**EXTRACTED MATERIAL**:
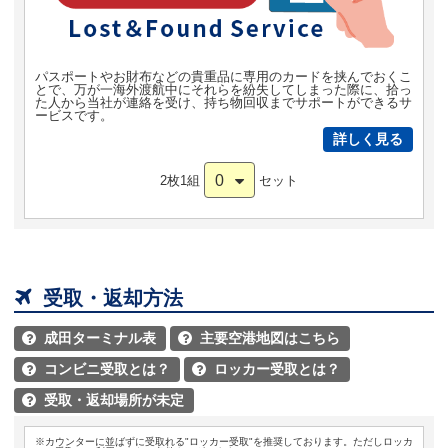
パスポートやお財布などの貴重品に専用のカードを挟んでおくこ
とで、万が一海外渡航中にそれらを紛失してしまった際に、拾っ
た人から当社が連絡を受け、持ち物回収までサポートができるサ
ービスです。
詳しく見る
0
2枚1組
セット

受取・返却方法
成田ターミナル表
主要空港地図はこちら


コンビニ受取とは？
ロッカー受取とは？


受取・返却場所が未定

※カウンターに並ばずに受取れる"ロッカー受取"を推奨しております。ただしロッカ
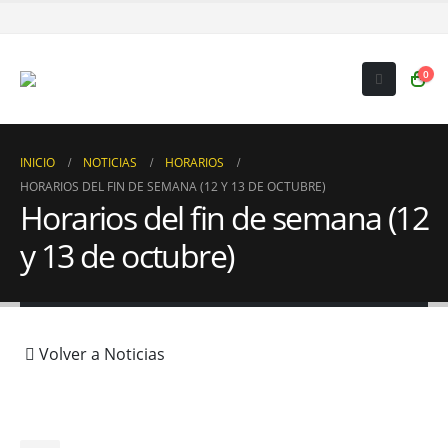
0
INICIO
NOTICIAS
HORARIOS
HORARIOS DEL FIN DE SEMANA (12 Y 13 DE OCTUBRE)
Horarios del fin de semana (12
y 13 de octubre)
Volver a Noticias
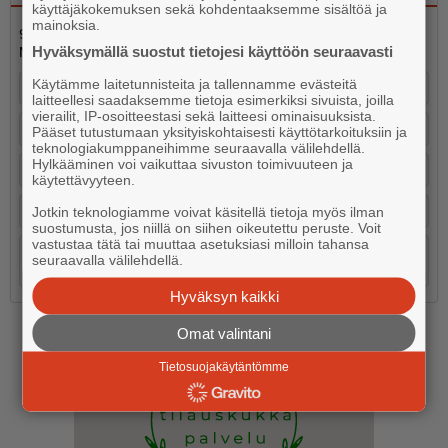
käyttäjäkokemuksen sekä kohdentaaksemme sisältöä ja
mainoksia.
9.8. vietetään Tove Janssonin ja suomalaisen taiteen päivää.
Hyväksymällä suostut tietojesi käyttöön seuraavasti
Mikä on sinun suosikkisi Tove Janssonin perinnössä?
Käytämme laitetunnisteita ja tallennamme evästeitä
Muumit ja niiden viisaudet.
laitteellesi saadaksemme tietoja esimerkiksi sivuista, joilla
vierailit, IP-osoitteestasi sekä laitteesi ominaisuuksista.
Saaristokuvat ja luontoteemat.
Pääset tutustumaan yksityiskohtaisesti käyttötarkoituksiin ja
teknologiakumppaneihimme seuraavalla välilehdellä.
Hylkääminen voi vaikuttaa sivuston toimivuuteen ja
Toven kirjat aikuisille.
käytettävyyteen.
Tove Janssonin kuvataide.
Jotkin teknologiamme voivat käsitellä tietoja myös ilman
suostumusta, jos niillä on siihen oikeutettu peruste. Voit
vastustaa tätä tai muuttaa asetuksiasi milloin tahansa
Se ainutlaatuinen tunnelma, jonka hän loi koko Itämeren
seuraavalla välilehdellä.
saaristoon.
Hyväksyn kaikki
Omat valintani
Tietosuojakäytäntömme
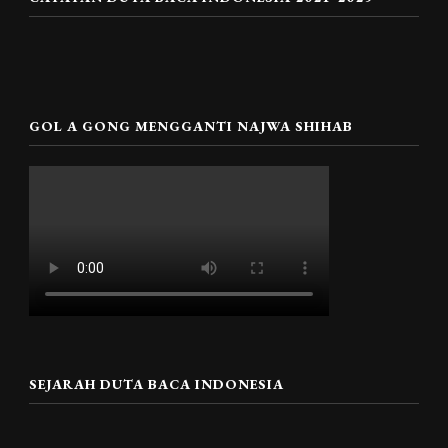
GOL A GONG MENGGANTI NAJWA SHIHAB
SEJARAH DUTA BACA INDONESIA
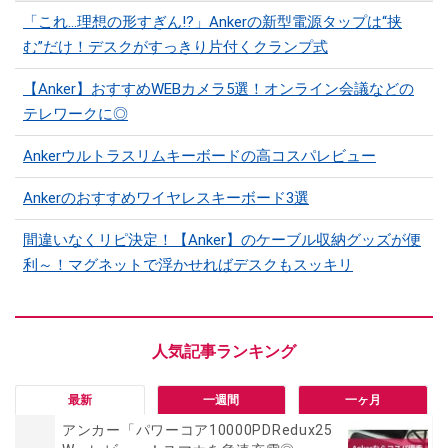
「これ…理想の形すぎん⁉」Ankerの新型電源タップは“挟
む”だけ！デスクがすっきり片付くクランプ式
【Anker】おすすめWEBカメラ5選！オンライン会議などの
テレワークに◎
Ankerウルトラスリムキーボードの高コスパレビュー
Ankerのおすすめワイヤレスキーボード3選
間違いなくリピ決定！【Anker】のケーブル収納グッズが便
利～！マグネットで浮かせればデスクもスッキリ
最新
一週間
一ヶ月
アンカー「パワーコア10000PDRedux25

**AIM OF THE TASK**: Copy the entries above exactly from the line with "käyttäjäkokemuksen sekä kohdentaaksemme" down to their last line, both ends included. Do not copy any pictures.

**ANSWER BOX**:
käyttäjäkokemuksen sekä kohdentaaksemme sisältöä ja
mainoksia.
9.8. vietetään Tove Janssonin ja suomalaisen taiteen päivää.
Hyväksymällä suostut tietojesi käyttöön seuraavasti
Mikä on sinun suosikkisi Tove Janssonin perinnössä?
Käytämme laitetunnisteita ja tallennamme evästeitä
Muumit ja niiden viisaudet.
laitteellesi saadaksemme tietoja esimerkiksi sivuista, joilla
vierailit, IP-osoitteestasi sekä laitteesi ominaisuuksista.
Saaristokuvat ja luontoteemat.
Pääset tutustumaan yksityiskohtaisesti käyttötarkoituksiin ja
teknologiakumppaneihimme seuraavalla välilehdellä.
Hylkääminen voi vaikuttaa sivuston toimivuuteen ja
Toven kirjat aikuisille.
käytettävyyteen.
Tove Janssonin kuvataide.
Jotkin teknologiamme voivat käsitellä tietoja myös ilman
suostumusta, jos niillä on siihen oikeutettu peruste. Voit
vastustaa tätä tai muuttaa asetuksiasi milloin tahansa
Se ainutlaatuinen tunnelma, jonka hän loi koko Itämeren
seuraavalla välilehdellä.
saaristoon.
Hyväksyn kaikki
Omat valintani
Tietosuojakäytäntömme
GOL A GONG MENGGANTI NAJWA SHIHAB
SEJARAH DUTA BACA INDONESIA
「これ…理想の形すぎん⁉」Ankerの新型電源タップは“挟
む”だけ！デスクがすっきり片付くクランプ式
【Anker】おすすめWEBカメラ5選！オンライン会議などの
テレワークに◎
Ankerウルトラスリムキーボードの高コスパレビュー
Ankerのおすすめワイヤレスキーボード3選
間違いなくリピ決定！【Anker】のケーブル収納グッズが便
利～！マグネットで浮かせればデスクもスッキリ
最新
一週間
一ヶ月
アンカー「パワーコア10000PDRedux25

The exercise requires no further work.